→ **RECORDS FOR THE TASK**
____

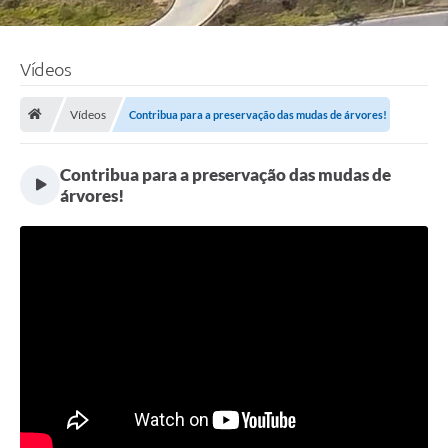
Vídeos
Vídeos
Contribua para a preservação das mudas de árvores!
Contribua para a preservação das mudas de
árvores!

____

→ **TASK REQUIREMENTS**
Write out every line of the entries above exactly, and omit their pictures.

→ **RESULT OF THIS TASK**
Vídeos
Vídeos
Contribua para a preservação das mudas de árvores!
Contribua para a preservação das mudas de
árvores!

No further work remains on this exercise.